What is matching concept and example?

For example, if they earn $10,000 worth of product sales in November, the company will pay them $1,000 in commissions in December. The matching principle stipulates that the $1,000 worth of commissions should be reported on the November statement along with the November product sales of $10,000.

What is matching expenses with revenue?

The matching principle requires that revenues and any related expenses be recognized together in the same reporting period. Thus, if there is a cause-and-effect relationship between revenue and certain expenses, then record them at the same time.

What are examples of revenues and expenses?

Revenue items chronicle a company’s efforts to make money during a given period, make more of it over time and keep operating coffers flush with capital.
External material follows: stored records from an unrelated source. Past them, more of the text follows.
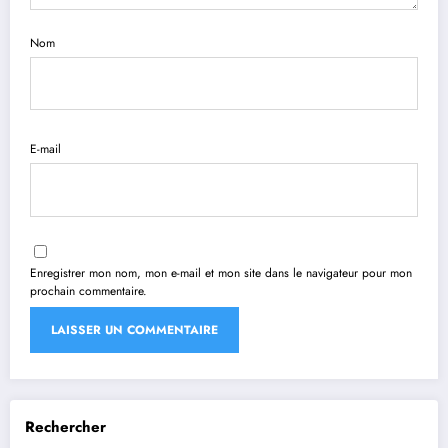
Nom
E-mail
Enregistrer mon nom, mon e-mail et mon site dans le navigateur pour mon
prochain commentaire.
Rechercher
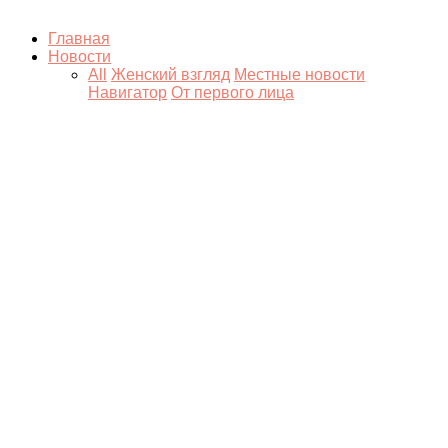
Главная
Новости
All
Женский взгляд
Местные новости
Навигатор
От первого лица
Examples include sales, investment gains and discount rebates. Expenses represent everything a company spends money on, generally to operate and settle commitments.

What is revenue match concept?

The matching concept is an accounting practice whereby firms recognize revenues and their related expenses in the same accounting period. Firms report “revenues,” that is, along with the “expenses” that brought them. The purpose of the matching concept is to avoid misstating earnings for a period.

Is depreciation an example of the matching concept?

The depreciation concept is consistence with matching concept . For example, If the fixed assets amount $50,000 and depreciation for five years as the result of economic use. Then, the depreciation expenses amount of $10,000 per years should be recorded. An additional similar example related to the Matching Principle is accrual salaries .

Which expenses are tax deductible?

Taxpayers summarize and report eligible expenses on a tax return to reduce their taxable income. Examples of itemized deductions include but are not limited to charitable contributions, mortgage interest, and non-reimbursed, out-of-pocket medical and dental expenses, and some investment-related expenses.

Which of the expenses listed is a variable expense?

Variable expenses are those expenses that are likely to be affected in proportion to the activities of the business. Expenses like production wages, raw materials, sales commission, shipping costs etc. are examples of variable expense. A variable expense is considered as an important component and a management tool in calculating the total expense.

What is an example of expense recognition principle?

The expense recognition principle is a component of a much broader principle known as the “matching principle”. An example might be where a builder purchases materials for $1,000 in December for a job he completes and is paid $5,000 for in January but where he pays his supplier accounts of $2,000 in February.